[Extracted page text data]

Content starts

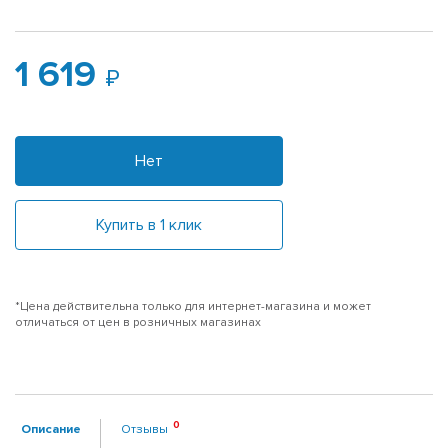
1 619
Нет
Купить в 1 клик
*Цена действительна только для интернет-магазина и может
отличаться от цен в розничных магазинах
Описание
Отзывы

Content ends

# Exercise requirements
This exercise calls for a verbatim output of the entries, pictures omitted.

# Exercise solution
1 619
Нет
Купить в 1 клик
*Цена действительна только для интернет-магазина и может
отличаться от цен в розничных магазинах
Описание
Отзывы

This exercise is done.